The symptoms of this trauma then emerge in a number of ways:

  1. individual and group self-hatred

  2. feelings of worthlessness

  3. ever-present anger

  4. violence enacted on oneself and others like them

  5. internalised white supremacy

  6. psychological illnesses

    Once large sections of an entire community suffer with these symptoms, a cycle of despair is perpetuated.



These symptoms can then cause a person to behave in a particular way. Their behaviour may range from passive anti-Blackness, with comments such as “don’t get too Black” or insults based on the darkness of a person’s skin routinely spouted. Other behaviours may lead to the changing of one’s appearance through skin bleaching, surgery and straightened hair in order to look less Black. When combined with living in an impoverished ghetto, symptoms can often lead to aggressive confrontations, and ultimately death.



Trauma over generations has also led to the adoption of certain beliefs and behaviours. Some of these were through social learning, as children who received physical abuse from an enslaver would grow up and reproduce that abuse on their own children. Over generations, and with the prohibition of education and the exacerbation of stress through terrible living conditions, this became normalised behaviour.



Other psychological behaviours would have been adopted to survive a lifetime of torture. Today, these behaviours may emerge as low self-esteem or ever-present anger, particularly when coupled with ongoing stressors.



Ever-present anger often emerges due to the awareness of living in a racist society. Whether it be from day-to-day “microaggressions” - daily racist acts in public spaces - or the understanding of the global racist system, Black people can live with a constant underlying rage. This is often coupled with a feeling of powerlessness, leading to that rage being misdirected towards others who are also seen as powerless.



Internalised white supremacy also results from racist trauma.

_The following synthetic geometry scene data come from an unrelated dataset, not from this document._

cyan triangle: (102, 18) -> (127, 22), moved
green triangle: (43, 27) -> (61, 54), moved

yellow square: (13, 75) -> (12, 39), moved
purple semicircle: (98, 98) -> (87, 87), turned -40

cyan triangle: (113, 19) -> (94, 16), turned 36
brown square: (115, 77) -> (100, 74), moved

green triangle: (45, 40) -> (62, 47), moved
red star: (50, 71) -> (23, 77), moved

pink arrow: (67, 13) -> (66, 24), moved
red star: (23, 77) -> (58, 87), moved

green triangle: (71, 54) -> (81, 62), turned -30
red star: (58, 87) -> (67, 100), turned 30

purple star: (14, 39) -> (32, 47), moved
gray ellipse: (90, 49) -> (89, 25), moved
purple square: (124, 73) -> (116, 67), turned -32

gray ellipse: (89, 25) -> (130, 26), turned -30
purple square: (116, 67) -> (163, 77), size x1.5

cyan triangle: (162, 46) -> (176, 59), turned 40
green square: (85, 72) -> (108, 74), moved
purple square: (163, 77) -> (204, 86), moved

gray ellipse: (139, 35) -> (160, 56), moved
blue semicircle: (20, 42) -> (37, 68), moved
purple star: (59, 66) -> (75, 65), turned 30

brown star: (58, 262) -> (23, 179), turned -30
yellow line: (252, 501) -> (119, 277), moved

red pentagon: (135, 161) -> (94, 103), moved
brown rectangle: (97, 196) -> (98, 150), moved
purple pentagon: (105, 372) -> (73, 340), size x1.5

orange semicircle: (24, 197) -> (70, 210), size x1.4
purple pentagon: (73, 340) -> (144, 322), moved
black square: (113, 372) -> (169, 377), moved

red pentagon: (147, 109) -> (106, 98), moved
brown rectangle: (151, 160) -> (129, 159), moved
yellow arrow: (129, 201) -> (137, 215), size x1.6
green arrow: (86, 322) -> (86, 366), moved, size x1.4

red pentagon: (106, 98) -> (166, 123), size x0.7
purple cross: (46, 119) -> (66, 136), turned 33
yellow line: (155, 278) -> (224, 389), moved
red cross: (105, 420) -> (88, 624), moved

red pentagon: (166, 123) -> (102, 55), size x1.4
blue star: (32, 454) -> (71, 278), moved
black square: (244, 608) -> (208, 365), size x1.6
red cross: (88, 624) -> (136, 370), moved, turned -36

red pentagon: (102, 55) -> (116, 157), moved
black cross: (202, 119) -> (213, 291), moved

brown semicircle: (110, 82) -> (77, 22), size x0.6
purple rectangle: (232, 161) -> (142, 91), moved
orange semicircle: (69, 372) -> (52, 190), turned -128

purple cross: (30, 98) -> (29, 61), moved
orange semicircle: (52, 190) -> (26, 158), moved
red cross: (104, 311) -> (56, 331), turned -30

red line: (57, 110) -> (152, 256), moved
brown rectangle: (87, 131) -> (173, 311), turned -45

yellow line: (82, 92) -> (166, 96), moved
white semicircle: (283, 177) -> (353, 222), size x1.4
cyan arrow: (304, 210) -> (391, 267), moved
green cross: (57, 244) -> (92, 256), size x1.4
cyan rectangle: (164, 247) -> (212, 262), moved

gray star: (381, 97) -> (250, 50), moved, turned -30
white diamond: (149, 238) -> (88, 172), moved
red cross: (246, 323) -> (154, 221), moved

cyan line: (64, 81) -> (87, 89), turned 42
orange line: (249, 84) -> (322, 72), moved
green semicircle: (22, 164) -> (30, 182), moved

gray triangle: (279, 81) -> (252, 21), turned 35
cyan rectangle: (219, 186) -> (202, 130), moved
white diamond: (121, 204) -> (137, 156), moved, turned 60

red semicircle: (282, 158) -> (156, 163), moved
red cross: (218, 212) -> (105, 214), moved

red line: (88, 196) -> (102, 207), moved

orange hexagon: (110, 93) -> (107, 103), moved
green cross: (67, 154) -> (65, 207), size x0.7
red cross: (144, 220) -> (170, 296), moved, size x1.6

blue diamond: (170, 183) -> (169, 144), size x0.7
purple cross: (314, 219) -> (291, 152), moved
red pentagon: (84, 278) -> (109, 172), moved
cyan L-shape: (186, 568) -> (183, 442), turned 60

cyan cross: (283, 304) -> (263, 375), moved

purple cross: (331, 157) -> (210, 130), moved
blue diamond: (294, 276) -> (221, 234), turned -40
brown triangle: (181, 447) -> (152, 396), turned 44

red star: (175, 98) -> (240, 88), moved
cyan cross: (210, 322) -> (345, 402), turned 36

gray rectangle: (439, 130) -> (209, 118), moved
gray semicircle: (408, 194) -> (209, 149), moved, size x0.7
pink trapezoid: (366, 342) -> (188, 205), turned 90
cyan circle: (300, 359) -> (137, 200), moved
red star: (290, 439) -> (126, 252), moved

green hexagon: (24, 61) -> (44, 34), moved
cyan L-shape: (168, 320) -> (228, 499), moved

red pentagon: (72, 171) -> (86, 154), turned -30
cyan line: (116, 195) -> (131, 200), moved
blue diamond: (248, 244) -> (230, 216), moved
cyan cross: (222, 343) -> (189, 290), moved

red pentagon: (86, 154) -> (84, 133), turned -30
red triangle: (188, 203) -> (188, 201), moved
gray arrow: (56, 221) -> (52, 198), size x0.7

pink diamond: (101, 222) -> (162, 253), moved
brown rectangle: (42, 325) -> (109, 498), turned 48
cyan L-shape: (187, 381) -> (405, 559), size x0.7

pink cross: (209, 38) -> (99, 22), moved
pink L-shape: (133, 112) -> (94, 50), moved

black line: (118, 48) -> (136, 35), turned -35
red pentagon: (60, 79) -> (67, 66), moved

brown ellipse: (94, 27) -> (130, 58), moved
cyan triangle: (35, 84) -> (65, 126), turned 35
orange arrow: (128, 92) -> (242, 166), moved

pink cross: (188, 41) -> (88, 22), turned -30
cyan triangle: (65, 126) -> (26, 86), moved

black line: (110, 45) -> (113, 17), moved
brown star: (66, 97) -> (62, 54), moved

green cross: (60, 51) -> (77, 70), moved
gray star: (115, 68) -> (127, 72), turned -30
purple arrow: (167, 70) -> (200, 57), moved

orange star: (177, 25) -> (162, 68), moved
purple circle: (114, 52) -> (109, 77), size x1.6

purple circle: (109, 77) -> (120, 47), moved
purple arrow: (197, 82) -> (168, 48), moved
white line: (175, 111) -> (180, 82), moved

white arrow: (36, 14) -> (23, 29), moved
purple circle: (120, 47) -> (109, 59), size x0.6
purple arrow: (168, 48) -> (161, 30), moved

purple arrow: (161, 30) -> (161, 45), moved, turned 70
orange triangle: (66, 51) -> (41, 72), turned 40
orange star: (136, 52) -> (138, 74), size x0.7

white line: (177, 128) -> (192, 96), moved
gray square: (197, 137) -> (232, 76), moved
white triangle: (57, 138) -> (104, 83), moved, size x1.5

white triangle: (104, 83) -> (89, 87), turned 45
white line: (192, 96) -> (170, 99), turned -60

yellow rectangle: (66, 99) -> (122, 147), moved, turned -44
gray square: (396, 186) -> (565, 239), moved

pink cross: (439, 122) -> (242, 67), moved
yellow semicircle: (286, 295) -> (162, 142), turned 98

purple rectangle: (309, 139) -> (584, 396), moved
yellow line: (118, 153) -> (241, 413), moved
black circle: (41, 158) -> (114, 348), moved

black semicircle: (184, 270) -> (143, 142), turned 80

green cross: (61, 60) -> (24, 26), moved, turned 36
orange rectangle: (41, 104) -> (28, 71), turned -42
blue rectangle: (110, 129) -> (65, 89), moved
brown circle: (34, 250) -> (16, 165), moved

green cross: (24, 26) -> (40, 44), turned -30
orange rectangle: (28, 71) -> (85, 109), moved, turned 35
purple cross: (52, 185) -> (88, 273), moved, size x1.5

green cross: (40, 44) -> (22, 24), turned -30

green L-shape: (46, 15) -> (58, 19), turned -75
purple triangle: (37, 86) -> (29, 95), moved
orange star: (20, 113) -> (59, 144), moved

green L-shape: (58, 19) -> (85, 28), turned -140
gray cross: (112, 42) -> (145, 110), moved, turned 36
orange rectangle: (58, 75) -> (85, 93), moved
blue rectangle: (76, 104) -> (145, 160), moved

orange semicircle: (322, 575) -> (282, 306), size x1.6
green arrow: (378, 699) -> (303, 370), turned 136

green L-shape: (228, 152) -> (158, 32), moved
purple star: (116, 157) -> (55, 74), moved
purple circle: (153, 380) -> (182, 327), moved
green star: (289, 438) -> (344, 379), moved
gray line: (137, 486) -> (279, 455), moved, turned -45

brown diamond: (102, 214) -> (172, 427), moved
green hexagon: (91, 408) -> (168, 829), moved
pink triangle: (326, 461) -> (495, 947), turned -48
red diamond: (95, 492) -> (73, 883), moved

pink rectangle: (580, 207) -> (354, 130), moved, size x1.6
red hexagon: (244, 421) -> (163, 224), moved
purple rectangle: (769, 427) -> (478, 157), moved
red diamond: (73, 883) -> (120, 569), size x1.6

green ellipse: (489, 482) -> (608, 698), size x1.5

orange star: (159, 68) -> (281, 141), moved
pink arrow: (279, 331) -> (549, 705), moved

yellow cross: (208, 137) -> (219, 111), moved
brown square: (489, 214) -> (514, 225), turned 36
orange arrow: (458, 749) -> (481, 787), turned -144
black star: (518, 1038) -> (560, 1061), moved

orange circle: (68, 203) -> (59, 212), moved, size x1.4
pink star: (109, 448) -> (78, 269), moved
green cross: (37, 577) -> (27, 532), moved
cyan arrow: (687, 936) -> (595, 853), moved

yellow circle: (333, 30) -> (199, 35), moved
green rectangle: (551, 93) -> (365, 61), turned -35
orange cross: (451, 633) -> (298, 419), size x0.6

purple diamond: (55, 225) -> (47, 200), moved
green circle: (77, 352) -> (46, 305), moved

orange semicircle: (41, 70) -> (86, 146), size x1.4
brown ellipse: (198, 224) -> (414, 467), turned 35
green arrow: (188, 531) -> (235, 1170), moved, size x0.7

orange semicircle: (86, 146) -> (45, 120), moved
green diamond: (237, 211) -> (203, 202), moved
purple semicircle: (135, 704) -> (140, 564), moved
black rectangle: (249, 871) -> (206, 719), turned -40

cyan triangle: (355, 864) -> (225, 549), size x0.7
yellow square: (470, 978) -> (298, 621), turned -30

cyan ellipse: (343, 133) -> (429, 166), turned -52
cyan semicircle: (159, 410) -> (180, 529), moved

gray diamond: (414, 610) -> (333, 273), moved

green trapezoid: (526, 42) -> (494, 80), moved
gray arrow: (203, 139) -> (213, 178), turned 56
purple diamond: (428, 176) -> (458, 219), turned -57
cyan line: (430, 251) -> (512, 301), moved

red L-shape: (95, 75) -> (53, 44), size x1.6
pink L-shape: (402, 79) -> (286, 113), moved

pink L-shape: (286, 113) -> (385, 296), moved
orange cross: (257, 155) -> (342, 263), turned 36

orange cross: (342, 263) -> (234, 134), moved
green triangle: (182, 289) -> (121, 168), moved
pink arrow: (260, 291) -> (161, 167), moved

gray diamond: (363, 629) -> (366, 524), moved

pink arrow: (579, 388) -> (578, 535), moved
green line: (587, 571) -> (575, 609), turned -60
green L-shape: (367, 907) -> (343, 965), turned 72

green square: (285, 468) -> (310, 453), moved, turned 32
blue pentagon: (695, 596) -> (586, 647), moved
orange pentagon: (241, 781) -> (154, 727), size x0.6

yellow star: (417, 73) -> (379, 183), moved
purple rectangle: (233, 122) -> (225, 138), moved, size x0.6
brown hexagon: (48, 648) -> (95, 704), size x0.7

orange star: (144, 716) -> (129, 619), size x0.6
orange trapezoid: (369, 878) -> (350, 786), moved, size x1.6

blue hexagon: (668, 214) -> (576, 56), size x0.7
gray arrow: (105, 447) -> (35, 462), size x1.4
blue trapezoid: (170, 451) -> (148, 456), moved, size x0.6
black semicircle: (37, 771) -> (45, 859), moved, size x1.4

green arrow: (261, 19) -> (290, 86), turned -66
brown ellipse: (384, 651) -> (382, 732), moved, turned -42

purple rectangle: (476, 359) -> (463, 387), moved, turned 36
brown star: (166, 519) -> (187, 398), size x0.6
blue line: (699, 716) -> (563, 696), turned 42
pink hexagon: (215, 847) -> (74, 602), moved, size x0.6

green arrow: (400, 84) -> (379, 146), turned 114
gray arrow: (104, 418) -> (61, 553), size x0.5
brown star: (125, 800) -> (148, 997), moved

This psychological trait is shared by many Black people today - and many do not even realise they have it - due to generations of being taught white supremacy and Black inferiority as if they were fact. In the past, these teachings would consist of nothing but abuse but today, they are subconsciously force-fed.



Eventually, this myth became embedded in a culture imposed by white people. This has caused many Black people to both overtly and covertly hate their skin and themselves - and consequently, their own people. The legacy of trauma can lead to a self-hatred so deep that a Black person will aid the white supremacist power structure in the oppression of Black people.

When an individual experiences trauma from a physically or psychologically violent event, they are given therapy to help treat the cause and their symptoms. However, Black people have never been given any help for their perpetual trauma. Healing is required, and the first step on the road to recovery is learning that the trauma exists and plotting its elimination. Positive self-image, self-love and a knowledge of self are imperative when combating the trauma caused by racism.